Work instruction » Look through the entries below and extract exactly the lines from the one containing "PPG D880 Lak" through the one containing "Beste Schulen Oberhausen (49, 2242)", ends included.

____ Input for this task

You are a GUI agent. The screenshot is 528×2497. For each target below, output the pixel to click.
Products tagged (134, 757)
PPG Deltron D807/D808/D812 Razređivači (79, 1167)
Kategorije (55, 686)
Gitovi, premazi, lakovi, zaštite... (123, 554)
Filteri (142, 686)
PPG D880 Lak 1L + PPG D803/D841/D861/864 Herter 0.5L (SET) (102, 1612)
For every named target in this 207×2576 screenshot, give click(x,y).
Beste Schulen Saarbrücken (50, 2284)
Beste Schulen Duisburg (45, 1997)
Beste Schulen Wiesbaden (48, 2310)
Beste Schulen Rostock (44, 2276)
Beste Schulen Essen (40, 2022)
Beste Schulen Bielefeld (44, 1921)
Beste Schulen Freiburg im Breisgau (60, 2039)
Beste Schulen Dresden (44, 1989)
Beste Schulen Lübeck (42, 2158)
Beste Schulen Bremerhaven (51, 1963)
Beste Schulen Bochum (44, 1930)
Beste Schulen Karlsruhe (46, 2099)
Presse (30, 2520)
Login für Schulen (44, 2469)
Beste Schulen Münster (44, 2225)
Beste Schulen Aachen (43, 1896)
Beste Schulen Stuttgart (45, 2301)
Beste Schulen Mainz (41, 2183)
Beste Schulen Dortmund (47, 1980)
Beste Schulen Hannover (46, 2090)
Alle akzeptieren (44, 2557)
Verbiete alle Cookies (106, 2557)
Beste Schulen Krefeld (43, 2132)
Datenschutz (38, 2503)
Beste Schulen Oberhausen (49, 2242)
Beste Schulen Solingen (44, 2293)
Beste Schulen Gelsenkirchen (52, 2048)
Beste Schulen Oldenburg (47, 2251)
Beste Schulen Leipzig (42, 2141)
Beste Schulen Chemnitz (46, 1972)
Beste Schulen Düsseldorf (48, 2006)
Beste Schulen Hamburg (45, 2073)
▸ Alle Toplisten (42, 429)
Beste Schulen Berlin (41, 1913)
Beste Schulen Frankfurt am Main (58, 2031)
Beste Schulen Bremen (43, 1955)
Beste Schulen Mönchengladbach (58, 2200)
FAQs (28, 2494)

________

Finished exercise »
PPG D880 Lak 1L + PPG D803/D841/D861/864 Herter 0.5L (SET) (102, 1612)
For every named target in this 207×2576 screenshot, give click(x,y).
Beste Schulen Saarbrücken (50, 2284)
Beste Schulen Duisburg (45, 1997)
Beste Schulen Wiesbaden (48, 2310)
Beste Schulen Rostock (44, 2276)
Beste Schulen Essen (40, 2022)
Beste Schulen Bielefeld (44, 1921)
Beste Schulen Freiburg im Breisgau (60, 2039)
Beste Schulen Dresden (44, 1989)
Beste Schulen Lübeck (42, 2158)
Beste Schulen Bremerhaven (51, 1963)
Beste Schulen Bochum (44, 1930)
Beste Schulen Karlsruhe (46, 2099)
Presse (30, 2520)
Login für Schulen (44, 2469)
Beste Schulen Münster (44, 2225)
Beste Schulen Aachen (43, 1896)
Beste Schulen Stuttgart (45, 2301)
Beste Schulen Mainz (41, 2183)
Beste Schulen Dortmund (47, 1980)
Beste Schulen Hannover (46, 2090)
Alle akzeptieren (44, 2557)
Verbiete alle Cookies (106, 2557)
Beste Schulen Krefeld (43, 2132)
Datenschutz (38, 2503)
Beste Schulen Oberhausen (49, 2242)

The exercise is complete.